TASK TO COMPLETE: Starting with the line that has "backpacking food as fast as possible." in the records below and stopping after the line that has "Enter your email", output every line exactly and nothing else; skip pictures.

EXTRACTED ENTRIES:
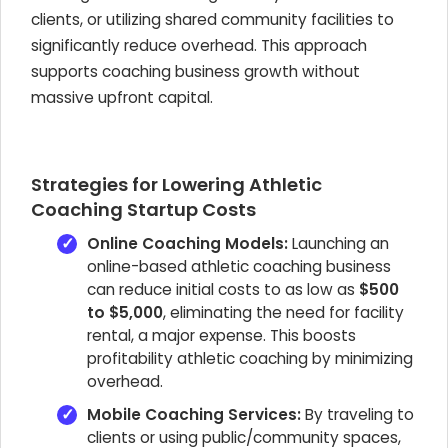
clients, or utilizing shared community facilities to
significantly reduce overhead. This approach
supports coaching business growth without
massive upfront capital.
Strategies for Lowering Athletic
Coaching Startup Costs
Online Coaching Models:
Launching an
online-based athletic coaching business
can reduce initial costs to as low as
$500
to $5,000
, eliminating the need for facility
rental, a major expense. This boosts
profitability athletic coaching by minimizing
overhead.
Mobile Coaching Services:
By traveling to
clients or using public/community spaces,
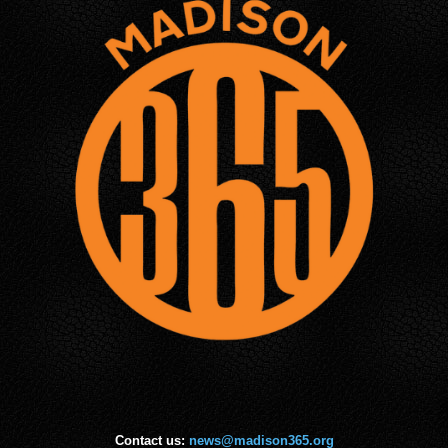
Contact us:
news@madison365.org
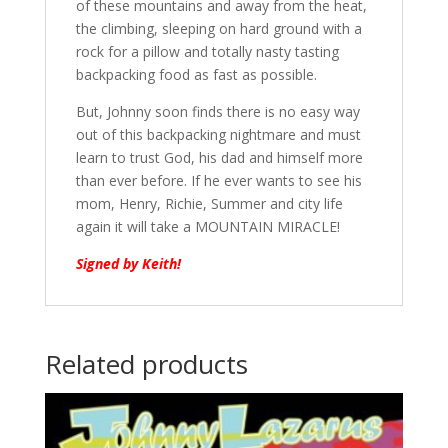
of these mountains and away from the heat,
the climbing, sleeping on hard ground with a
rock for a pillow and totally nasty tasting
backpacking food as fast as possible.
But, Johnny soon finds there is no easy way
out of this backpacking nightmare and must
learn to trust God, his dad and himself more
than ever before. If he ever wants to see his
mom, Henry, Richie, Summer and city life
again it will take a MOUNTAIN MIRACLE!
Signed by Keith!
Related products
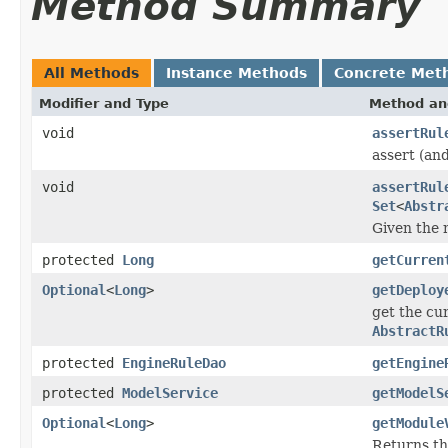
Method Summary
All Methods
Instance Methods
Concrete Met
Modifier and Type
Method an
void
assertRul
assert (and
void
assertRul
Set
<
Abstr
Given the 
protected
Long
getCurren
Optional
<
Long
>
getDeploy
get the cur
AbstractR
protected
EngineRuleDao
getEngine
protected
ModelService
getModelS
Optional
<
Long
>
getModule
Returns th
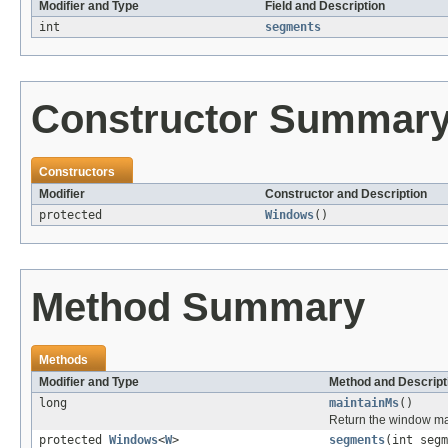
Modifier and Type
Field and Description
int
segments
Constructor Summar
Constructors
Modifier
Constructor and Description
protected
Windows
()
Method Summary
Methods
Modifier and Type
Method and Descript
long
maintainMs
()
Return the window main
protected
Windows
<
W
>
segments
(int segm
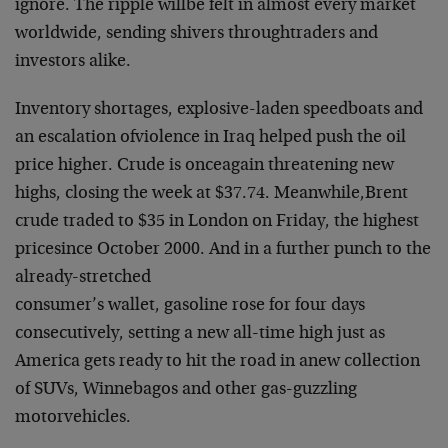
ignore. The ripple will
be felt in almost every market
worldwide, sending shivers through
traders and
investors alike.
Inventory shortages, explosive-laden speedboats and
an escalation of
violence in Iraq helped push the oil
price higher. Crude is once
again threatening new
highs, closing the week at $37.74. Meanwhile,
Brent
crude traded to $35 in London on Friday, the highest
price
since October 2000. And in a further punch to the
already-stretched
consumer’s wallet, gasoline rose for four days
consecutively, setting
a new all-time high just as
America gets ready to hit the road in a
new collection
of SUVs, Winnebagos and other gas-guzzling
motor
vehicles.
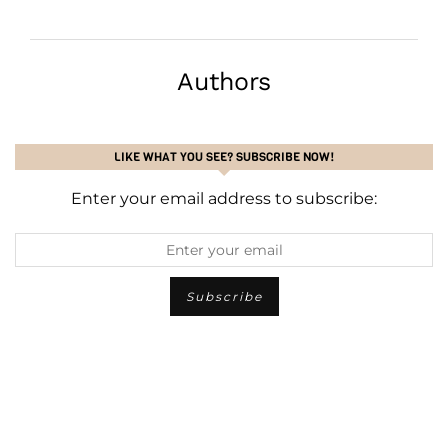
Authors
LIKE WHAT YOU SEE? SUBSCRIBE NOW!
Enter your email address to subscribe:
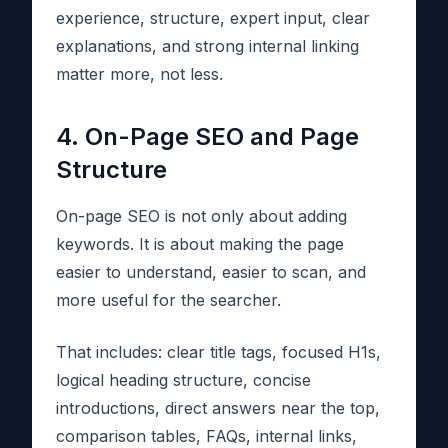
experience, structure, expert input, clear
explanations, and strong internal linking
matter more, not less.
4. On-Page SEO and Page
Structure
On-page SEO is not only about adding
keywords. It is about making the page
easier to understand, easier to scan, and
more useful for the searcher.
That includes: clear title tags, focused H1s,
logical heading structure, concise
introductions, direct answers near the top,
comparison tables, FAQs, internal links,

...

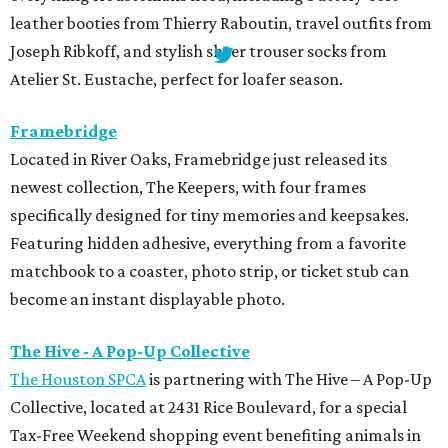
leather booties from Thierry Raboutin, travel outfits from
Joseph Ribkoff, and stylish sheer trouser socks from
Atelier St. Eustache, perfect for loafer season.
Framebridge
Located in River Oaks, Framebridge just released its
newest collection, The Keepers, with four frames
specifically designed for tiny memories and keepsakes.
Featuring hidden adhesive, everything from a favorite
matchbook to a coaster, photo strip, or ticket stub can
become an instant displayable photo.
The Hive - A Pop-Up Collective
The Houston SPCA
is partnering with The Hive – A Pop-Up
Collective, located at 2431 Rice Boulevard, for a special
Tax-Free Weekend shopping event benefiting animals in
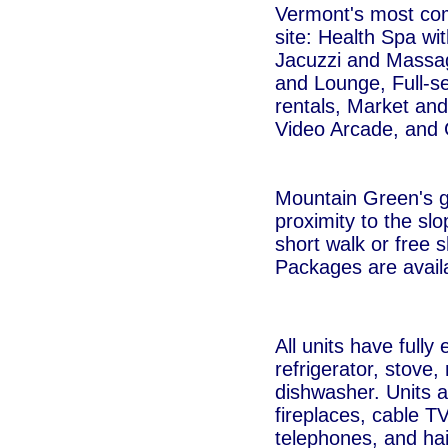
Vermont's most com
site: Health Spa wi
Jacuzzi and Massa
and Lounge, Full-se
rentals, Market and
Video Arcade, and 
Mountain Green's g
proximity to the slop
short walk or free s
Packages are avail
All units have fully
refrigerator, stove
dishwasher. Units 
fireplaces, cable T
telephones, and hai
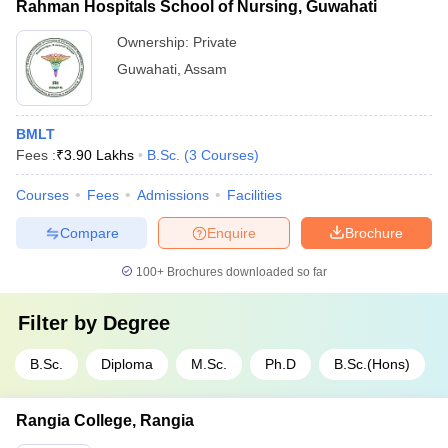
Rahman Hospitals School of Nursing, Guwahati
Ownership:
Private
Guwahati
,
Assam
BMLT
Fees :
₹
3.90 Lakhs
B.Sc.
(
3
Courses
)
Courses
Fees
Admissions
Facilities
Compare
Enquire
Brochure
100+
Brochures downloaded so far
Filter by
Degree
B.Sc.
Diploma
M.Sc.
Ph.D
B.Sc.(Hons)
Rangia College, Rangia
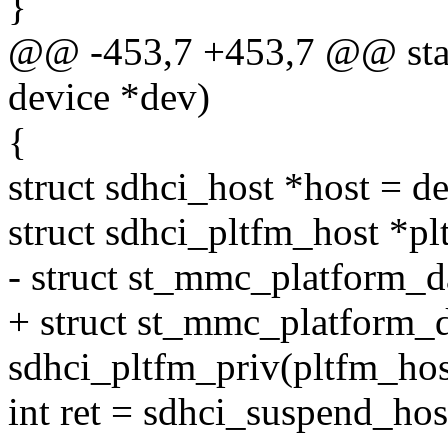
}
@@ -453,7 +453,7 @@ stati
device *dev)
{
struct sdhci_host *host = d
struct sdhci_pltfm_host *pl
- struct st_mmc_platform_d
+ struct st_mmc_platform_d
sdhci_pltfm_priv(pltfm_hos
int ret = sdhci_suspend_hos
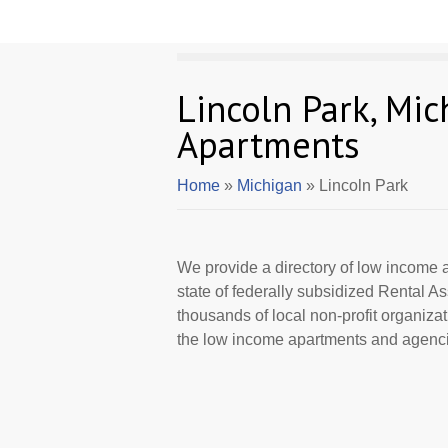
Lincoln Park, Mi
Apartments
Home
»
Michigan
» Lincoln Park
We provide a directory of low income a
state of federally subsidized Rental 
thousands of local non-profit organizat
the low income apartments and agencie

...

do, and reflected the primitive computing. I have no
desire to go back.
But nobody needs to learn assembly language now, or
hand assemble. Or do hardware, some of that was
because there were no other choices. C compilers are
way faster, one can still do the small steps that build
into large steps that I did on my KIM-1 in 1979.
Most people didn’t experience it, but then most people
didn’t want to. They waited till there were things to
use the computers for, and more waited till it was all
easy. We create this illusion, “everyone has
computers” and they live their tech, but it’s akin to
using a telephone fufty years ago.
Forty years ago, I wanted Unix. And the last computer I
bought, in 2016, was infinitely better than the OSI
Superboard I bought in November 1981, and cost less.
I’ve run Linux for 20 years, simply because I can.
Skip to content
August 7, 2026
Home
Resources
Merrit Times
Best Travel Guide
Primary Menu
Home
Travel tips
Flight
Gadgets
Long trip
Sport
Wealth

ANSWER SPACE:
backpacking food as fast as possible.
But, Johnny soon finds there is no easy way
out of this backpacking nightmare and must
learn to trust God, his dad and himself more
than ever before. If he ever wants to see his
mom, Henry, Richie, Summer and city life
again it will take a MOUNTAIN MIRACLE!
Signed by Keith!
Related products
Method Summary
All Methods
Instance Methods
Concrete Met
Modifier and Type
Method an
void
assertRul
assert (and
void
assertRul
Set
<
Abstr
Given the 
protected
Long
getCurren
Optional
<
Long
>
getDeploy
get the cur
AbstractR
protected
EngineRuleDao
getEngine
protected
ModelService
getModelS
Optional
<
Long
>
getModule
Returns th
Modifier and Type
Field and Description
int
segments
Constructor Summar
Constructors
Modifier
Constructor and Description
protected
Windows
()
Method Summary
Methods
Modifier and Type
Method and Descript
long
maintainMs
()
Return the window main
protected
Windows
<
W
>
segments
(int segm
ignore. The ripple will
be felt in almost every market
worldwide, sending shivers through
traders and
investors alike.
Inventory shortages, explosive-laden speedboats and
an escalation of
violence in Iraq helped push the oil
price higher. Crude is once
again threatening new
highs, closing the week at $37.74. Meanwhile,
Brent
crude traded to $35 in London on Friday, the highest
price
since October 2000. And in a further punch to the
already-stretched
consumer’s wallet, gasoline rose for four days
consecutively, setting
a new all-time high just as
America gets ready to hit the road in a
new collection
of SUVs, Winnebagos and other gas-guzzling
motor
vehicles.
Authors
LIKE WHAT YOU SEE? SUBSCRIBE NOW!
Enter your email address to subscribe:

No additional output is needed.